* Problem description:
Only the pictures should be dropped; copy the rest of the entries exactly.

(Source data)
-------------------------
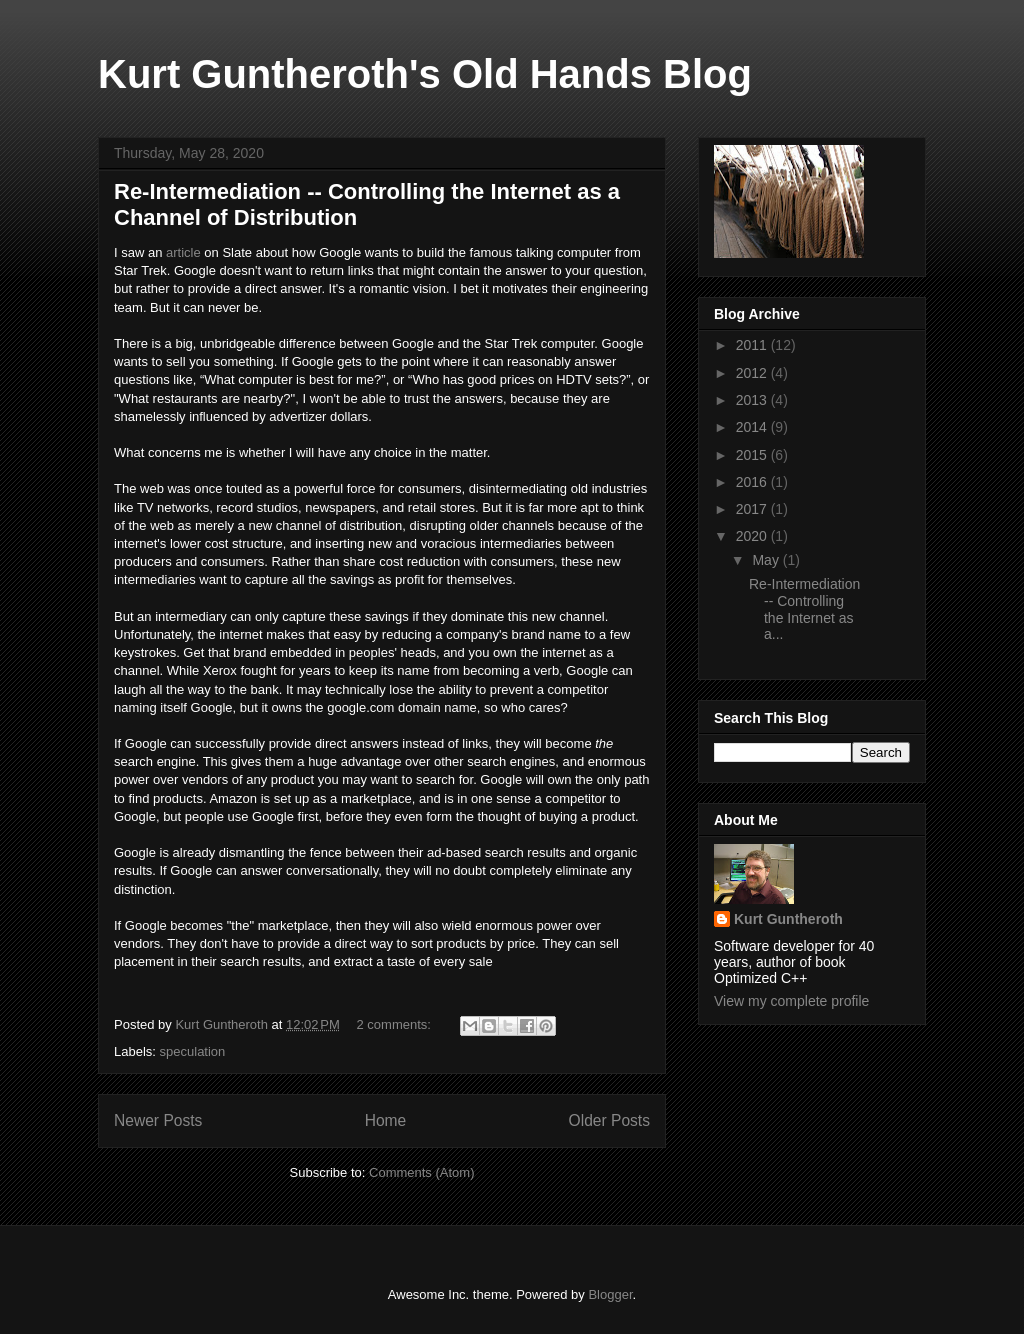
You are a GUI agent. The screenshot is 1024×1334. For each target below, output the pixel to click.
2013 (753, 400)
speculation (193, 1051)
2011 (753, 345)
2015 (753, 455)
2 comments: (396, 1024)
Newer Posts (158, 1120)
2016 (753, 482)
-------------------------
* Exercise response:
You are a GUI agent. The screenshot is 1024×1334. For each target below, output the pixel to click.
2013 (753, 400)
speculation (193, 1051)
2011 (753, 345)
2015 (753, 455)
2 comments: (396, 1024)
Newer Posts (158, 1120)
2016 (753, 482)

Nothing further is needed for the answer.